Na polskich drogach nie będzie bezpieczniej dopóki sami uczestnicy ruchu nie zmienią stylu jazdy.
Polacy jeżdżą bardzo ryzykownie, czego dowody trafiają do sieci praktycznie codziennie. Szanowanie wyznaczonych zasad nie jest naszą mocną stroną, co ma swoje konsekwencje. Właśnie dlatego dochodzi do niebezpiecznych sytuacji. Kolejny kierowca Audi pokazał, gdzie ma przepisy. Jego zachowanie był bezsensowne i zwyczajnie głupie.

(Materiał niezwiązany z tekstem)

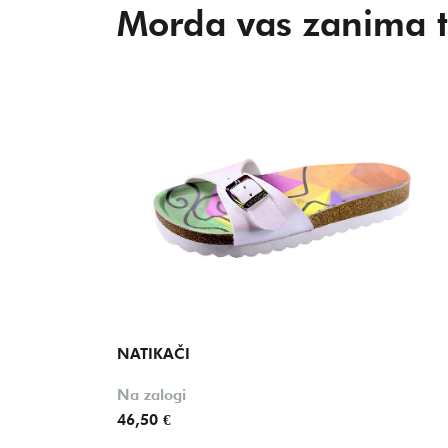
Morda vas zanima t
NATIKAČI
Na zalogi
46,50 €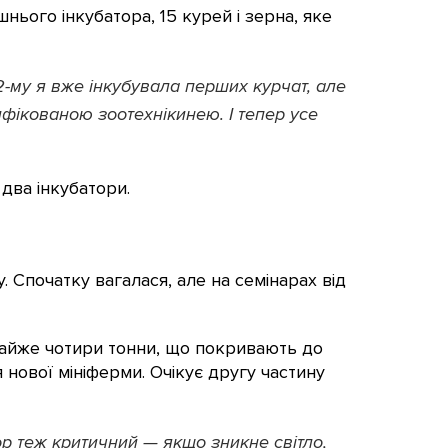
нього інкубатора, 15 курей і зерна, яке
2-му я вже інкубувала перших курчат, але
ифікованою зоотехнікинею. І тепер усе
 два інкубатори.
 Спочатку вагалася, але на семінарах від
 майже чотири тонни, що покривають до
 нової мініферми. Очікує другу частину
ор теж критичний — якщо зникне світло,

Pozwolił sobie na wyprzedzanie wielotonowego zestawu w miejscu, które nie było do tego przystosowane. Najgorsze w tym wszystkim jest to, że mógł wykonać manewr prawidłowo dosłownie kilkadziesiąt metrów dalej na prostym odcinku drogi bez skrzyżowań.
Brak rozsądku
Kierowca Audi postanowił wykorzystać strefę wyłączoną z ruchu, by zmienić pas. Następnie jechał po prąd przecinając obok lewoskrętu prowadzącego w przeciwnym kierunku. Wrócił na swój pas dopiero za wysepką i skrzyżowaniem.
Warto zwrócić uwagę na rowerzystów, którzy znajdowali się na drodze podporządkowanej i dojeżdżali do drogi z pierwszeństwem. Gdyby nie byli ostrożni, mogłoby dojść do wypadku, a co za tym idzie – ludzkiej tragedii.
Zachowanie kierowcy Audi zasługuje na surowy mandat. Wyprzedzanie w takich miejscach jest niedopuszczalne i każdy, kto ma wyobraźnię zdaje sobie z tego sprawę. Apelujemy, by nie postępować w taki sposób. Lepiej chwilę zaczekać i wykonać manewr w miejscu do tego przystosowanym, aby nie tworzyć zagrożenia.